* What is being asked: Give the listing again exactly, skipping any pictures it holds.

* Recorded information:
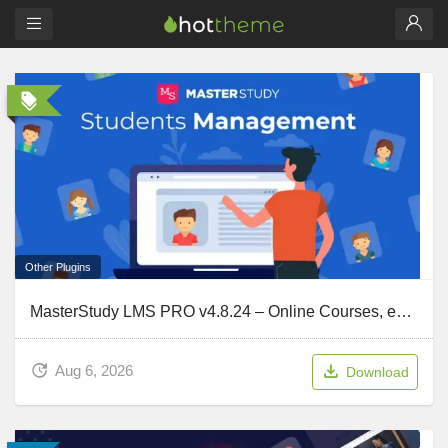
Other Plugins
MasterStudy LMS PRO v4.8.24 – Online Courses, eLearning
Aug 6, 2026
Download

* Answer for this exercise:
Other Plugins
MasterStudy LMS PRO v4.8.24 – Online Courses, eLearning
Aug 6, 2026
Download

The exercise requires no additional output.